In practice the simulation starts running almost immediately on the Cranelift output, and then speeds up mid-run once GCC has finished compiling.
Benchmark
We ran a Linux boot (about 30M simulated cycles) on Heliodor, an Out-of-Order RISC-V core written in Veryl, with 1, 2, and 4 core configurations.
- Veryl: latest nightly (2026-05-26)
- Verilator: v5.040
The Veryl simulator also supports 4-state simulation. We used 2-state mode for this benchmark because this version of Verilator is 2-state only.
For each configuration we measured both the first run (no cached artifacts) and the cached run (re-running after the optimized binary has been built), on two machines representing different CPU generations.
Intel Xeon Gold 6434 (Sapphire Rapids, 2023)
AMD Ryzen Threadripper 1950X (Zen 1, 2017)
Observations
- On the first run, Cranelift's fast compilation lets Veryl start executing noticeably sooner than Verilator, which spends a significant portion of the wall-clock time on C++ compilation. The first-run improvement ranges from about 33 % to 61 % across the two machines.
- On the cached run, both simulators reuse a previously built native binary, so the comparison is between the GCC-optimized output of each toolchain. Veryl is still consistently faster.
- Across CPU generations, the gap is larger on the older Threadripper 1950X (Zen 1) than on the Xeon Gold 6434 (Sapphire Rapids) — the smallest cached-run cases shrink to 4–8 % on Sapphire Rapids but stay at 24–49 % on Zen 1. We suspect Verilator's generated C++ is more sensitive to older microarchitectures than the Veryl backends.

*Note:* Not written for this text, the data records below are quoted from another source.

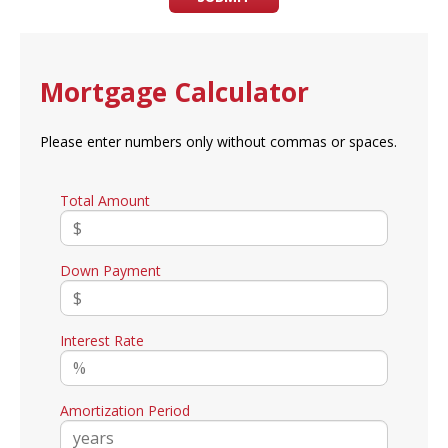
Mortgage Calculator
Please enter numbers only without commas or spaces.
Total Amount
Down Payment
Interest Rate
Amortization Period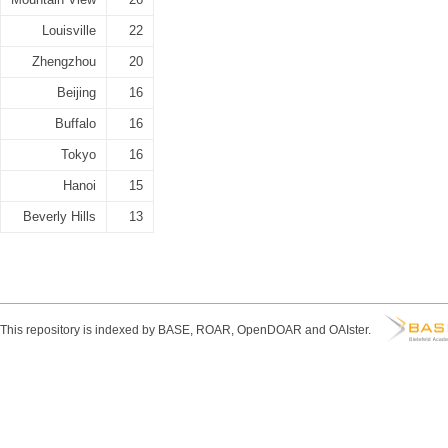
Louisville
22
Zhengzhou
20
Beijing
16
Buffalo
16
Tokyo
16
Hanoi
15
Beverly Hills
13
This repository is indexed by BASE, ROAR, OpenDOAR and OAIster.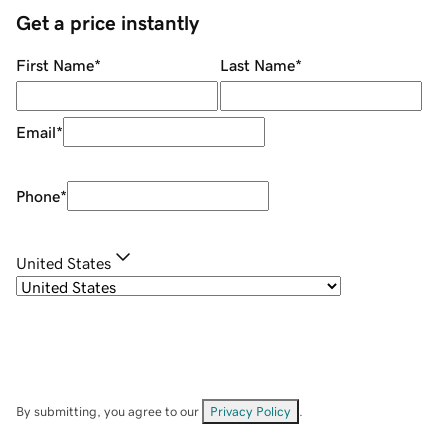
Get a price instantly
First Name
*
Last Name
*
Email
*
Phone
*
United States
By submitting, you agree to our
Privacy Policy
.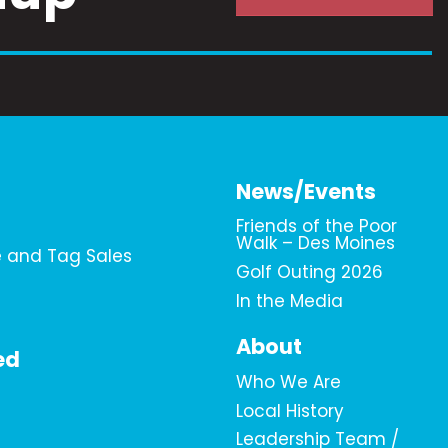
News/Events
Friends of the Poor
Walk – Des Moines
e and Tag Sales
Golf Outing 2026
In the Media
About
ed
Who We Are
Local History
Leadership Team /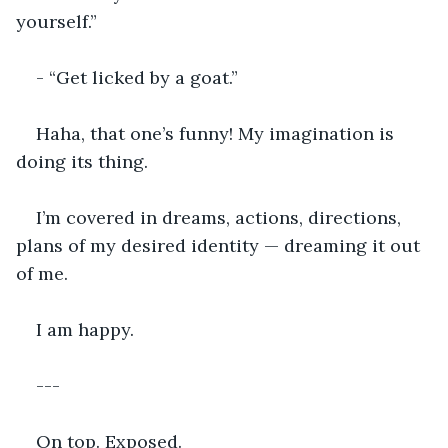
yourself.”
- “Get licked by a goat.”
Haha, that one’s funny! My imagination is 
doing its thing.
I’m covered in dreams, actions, directions, 
plans of my desired identity — dreaming it out 
of me.
I am happy.
---
On top. Exposed.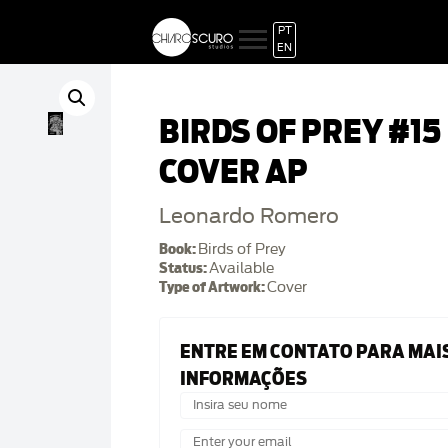
PT
EN
BIRDS OF PREY #15
COVER AP
Leonardo Romero
Book:
Birds of Prey
Status:
Available
Type of Artwork:
Cover
ENTRE EM CONTATO PARA MAI
INFORMAÇÕES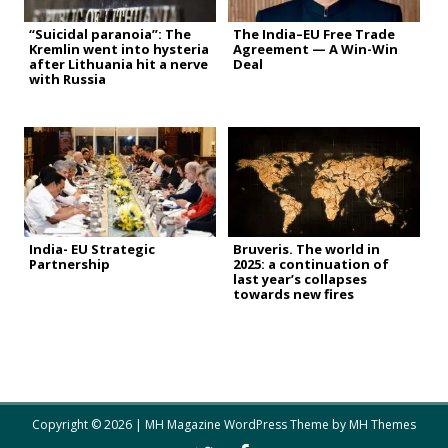
“Suicidal paranoia”: The
The India–EU Free Trade
Kremlin went into hysteria
Agreement — A Win-Win
after Lithuania hit a nerve
Deal
with Russia
India- EU Strategic
Bruveris. The world in
Partnership
2025: a continuation of
last year’s collapses
towards new fires
Copyright © 2026 | MH Magazine WordPress Theme by
MH Themes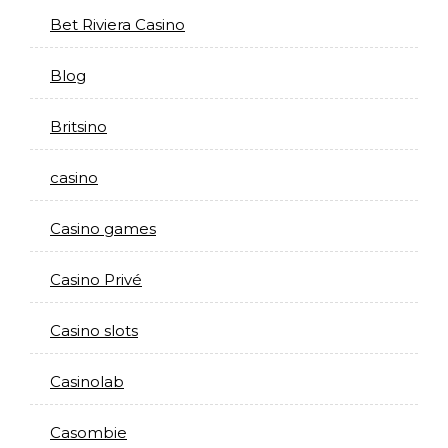
Bet Riviera Casino
Blog
Britsino
casino
Casino games
Casino Privé
Casino slots
Casinolab
Casombie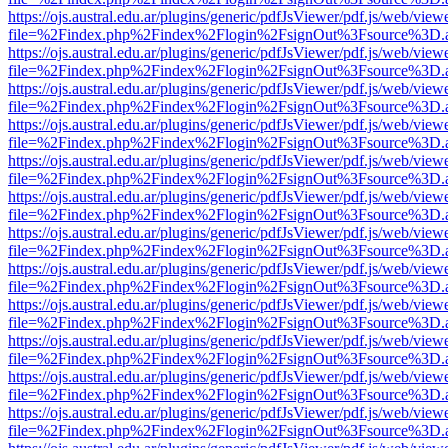
https://ojs.austral.edu.ar/plugins/generic/pdfJsViewer/pdf.js/web/view
file=%2Findex.php%2Findex%2Flogin%2FsignOut%3Fsource%3D.ame
https://ojs.austral.edu.ar/plugins/generic/pdfJsViewer/pdf.js/web/view
file=%2Findex.php%2Findex%2Flogin%2FsignOut%3Fsource%3D.ame
https://ojs.austral.edu.ar/plugins/generic/pdfJsViewer/pdf.js/web/view
file=%2Findex.php%2Findex%2Flogin%2FsignOut%3Fsource%3D.ame
https://ojs.austral.edu.ar/plugins/generic/pdfJsViewer/pdf.js/web/view
file=%2Findex.php%2Findex%2Flogin%2FsignOut%3Fsource%3D.ame
https://ojs.austral.edu.ar/plugins/generic/pdfJsViewer/pdf.js/web/view
file=%2Findex.php%2Findex%2Flogin%2FsignOut%3Fsource%3D.ame
https://ojs.austral.edu.ar/plugins/generic/pdfJsViewer/pdf.js/web/view
file=%2Findex.php%2Findex%2Flogin%2FsignOut%3Fsource%3D.ame
https://ojs.austral.edu.ar/plugins/generic/pdfJsViewer/pdf.js/web/view
file=%2Findex.php%2Findex%2Flogin%2FsignOut%3Fsource%3D.ame
https://ojs.austral.edu.ar/plugins/generic/pdfJsViewer/pdf.js/web/view
file=%2Findex.php%2Findex%2Flogin%2FsignOut%3Fsource%3D.ame
https://ojs.austral.edu.ar/plugins/generic/pdfJsViewer/pdf.js/web/view
file=%2Findex.php%2Findex%2Flogin%2FsignOut%3Fsource%3D.ame
https://ojs.austral.edu.ar/plugins/generic/pdfJsViewer/pdf.js/web/view
file=%2Findex.php%2Findex%2Flogin%2FsignOut%3Fsource%3D.ame
https://ojs.austral.edu.ar/plugins/generic/pdfJsViewer/pdf.js/web/view
file=%2Findex.php%2Findex%2Flogin%2FsignOut%3Fsource%3D.ame
https://ojs.austral.edu.ar/plugins/generic/pdfJsViewer/pdf.js/web/view
file=%2Findex.php%2Findex%2Flogin%2FsignOut%3Fsource%3D.ame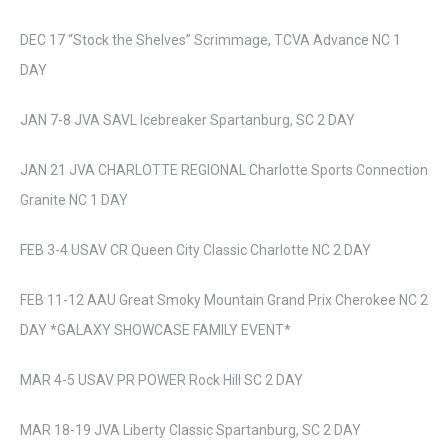
DEC 17 “Stock the Shelves” Scrimmage, TCVA Advance NC 1
DAY
JAN 7-8 JVA SAVL Icebreaker Spartanburg, SC 2 DAY
JAN 21 JVA CHARLOTTE REGIONAL Charlotte Sports Connection
Granite NC 1 DAY
FEB 3-4 USAV CR Queen City Classic Charlotte NC 2 DAY
FEB 11-12 AAU Great Smoky Mountain Grand Prix Cherokee NC 2
DAY *GALAXY SHOWCASE FAMILY EVENT*
MAR 4-5 USAV PR POWER Rock Hill SC 2 DAY
MAR 18-19 JVA Liberty Classic Spartanburg, SC 2 DAY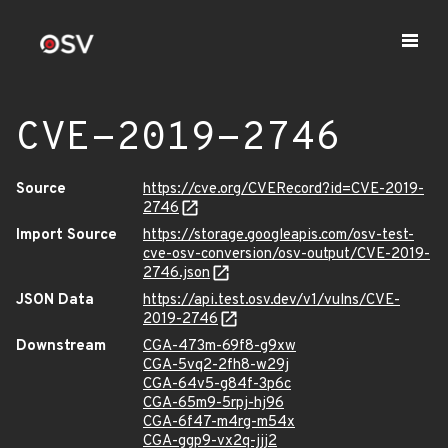
CVE-2019-2746
Source
https://cve.org/CVERecord?id=CVE-2019-
2746
Import Source
https://storage.googleapis.com/osv-test-
cve-osv-conversion/osv-output/CVE-2019-
2746.json
JSON Data
https://api.test.osv.dev/v1/vulns/CVE-
2019-2746
Downstream
CGA-473m-69f8-g9xw
CGA-5vq2-2fh8-w29j
CGA-64v5-g84f-3p6c
CGA-65m9-5rpj-hj96
CGA-6f47-m4rg-m54x
CGA-ggp9-vx2q-jjj2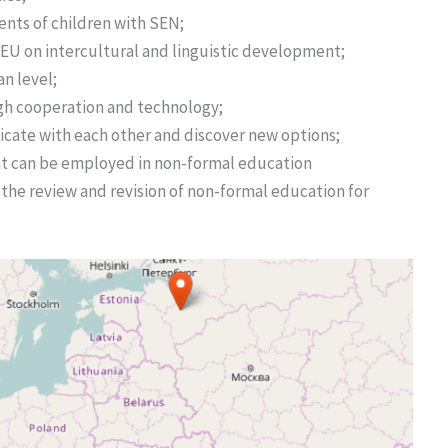
ents of children with SEN;
 EU on intercultural and linguistic development;
an level;
h cooperation and technology;
cate with each other and discover new options;
at can be employed in non-formal education
the review and revision of non-formal education for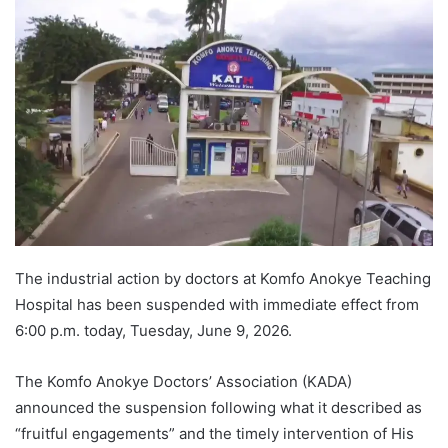
The industrial action by doctors at Komfo Anokye Teaching
Hospital has been suspended with immediate effect from
6:00 p.m. today, Tuesday, June 9, 2026.
The Komfo Anokye Doctors’ Association (KADA)
announced the suspension following what it described as
“fruitful engagements” and the timely intervention of His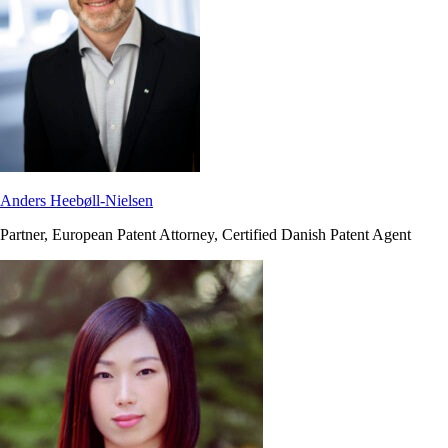
Anders Heebøll-Nielsen
Partner, European Patent Attorney, Certified Danish Patent Agent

Veryl is faster than Verilator in both modes: substantially on the first run, and more modestly on the cached run. Most edit-compile-run cycles during development are dominated by the first-run number. Once a simulation runs long enough — regression sweeps, full OS boots — the cached-run number takes over.
What's next
The simulator is still under active development. We plan to extend the benchmark to other CPU architectures and a wider range of designs, and to publish the benchmark setup so the numbers can be reproduced.